My Grandad was like that. Always a quiet man. Small in stature, quick to joke around and always, and I mean always “projecting”. A highly intelligent man, he worked for IBM for many years and had a home computer many years before most. The time when DOS was the only form of computer language. There wasn’t Windows or Apple back then. He’d write his own video games and was always tinkering with televisions and radios.
He was adventurous and had a strong case of wanderlust. He was always travelling. Whether it was driving through southern Europe on family vacations, sailing along the South of France, jetting back and forth between Canada and England…he was always going and doing.

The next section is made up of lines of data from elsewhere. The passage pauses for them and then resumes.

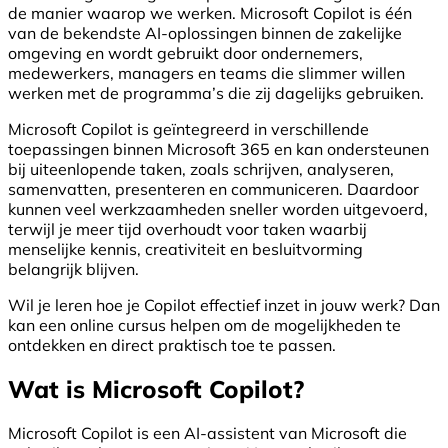
de manier waarop we werken. Microsoft Copilot is één
van de bekendste AI-oplossingen binnen de zakelijke
omgeving en wordt gebruikt door ondernemers,
medewerkers, managers en teams die slimmer willen
werken met de programma’s die zij dagelijks gebruiken.
Microsoft Copilot is geïntegreerd in verschillende
toepassingen binnen Microsoft 365 en kan ondersteunen
bij uiteenlopende taken, zoals schrijven, analyseren,
samenvatten, presenteren en communiceren. Daardoor
kunnen veel werkzaamheden sneller worden uitgevoerd,
terwijl je meer tijd overhoudt voor taken waarbij
menselijke kennis, creativiteit en besluitvorming
belangrijk blijven.
Wil je leren hoe je Copilot effectief inzet in jouw werk? Dan
kan een online cursus helpen om de mogelijkheden te
ontdekken en direct praktisch toe te passen.
Wat is Microsoft Copilot?
Microsoft Copilot is een AI-assistent van Microsoft die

Being born in England in 1920, he was raised in a country that was still in recovery from WWI. The war had only just ended in 1918 so there was plenty of evidence of a war-torn country.

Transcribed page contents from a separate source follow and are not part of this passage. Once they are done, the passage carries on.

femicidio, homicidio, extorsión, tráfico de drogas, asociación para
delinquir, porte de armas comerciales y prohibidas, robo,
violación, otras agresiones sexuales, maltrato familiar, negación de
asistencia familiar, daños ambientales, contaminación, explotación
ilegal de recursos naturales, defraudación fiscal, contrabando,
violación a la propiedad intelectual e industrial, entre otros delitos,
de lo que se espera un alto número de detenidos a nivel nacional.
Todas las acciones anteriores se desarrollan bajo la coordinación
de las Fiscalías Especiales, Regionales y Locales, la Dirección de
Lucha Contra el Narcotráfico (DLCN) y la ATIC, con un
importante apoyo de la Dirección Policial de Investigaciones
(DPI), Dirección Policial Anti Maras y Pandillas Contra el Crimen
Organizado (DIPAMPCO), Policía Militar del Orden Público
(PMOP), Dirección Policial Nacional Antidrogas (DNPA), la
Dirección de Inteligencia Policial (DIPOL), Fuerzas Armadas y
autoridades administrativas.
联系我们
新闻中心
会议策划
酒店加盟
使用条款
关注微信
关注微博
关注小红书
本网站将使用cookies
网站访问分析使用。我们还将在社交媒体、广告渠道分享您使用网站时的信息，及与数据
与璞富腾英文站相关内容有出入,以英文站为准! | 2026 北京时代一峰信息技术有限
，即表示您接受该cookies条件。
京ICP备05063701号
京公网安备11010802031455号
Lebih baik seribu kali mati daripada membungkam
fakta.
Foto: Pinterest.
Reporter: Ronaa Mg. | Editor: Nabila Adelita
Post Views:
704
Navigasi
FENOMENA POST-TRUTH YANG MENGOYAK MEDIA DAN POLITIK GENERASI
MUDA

I honestly don’t know much of his childhood as he never really spoke of it much to anyone. It wasn’t that we never asked, he just brushed us off. For reasons that are his own, he simply wished to not speak of it.
What I do know is that during WWII, he was just a young man, still in his teens when he signed up and joined the Navy. I’m not sure of the timeline, but I do know he had a guardian angel with him for which I am forever grateful for. More than one ship he was supposed to be on and wasn’t for various reasons had gone down with no survivors. The ship that ended in naval career was hit hard and shrapnel tore through the compartment he and his friend were in. It wasn’t until he leaned down to help his friend that had been badly injured did my Grandad realize he’d been injured himself.
I say injured. If you’d ever seen my Grandad’s abdomen you’d realize that “injured” really doesn’t cover what he was. He had a huge zigzagged scar across his abdomen that for years he told us kids he was knifed. The war simply wasn’t something he spoke about. In this case I knew why and really couldn’t blame him. His whole life changed during that war. He lost his entire family with the death of his mother.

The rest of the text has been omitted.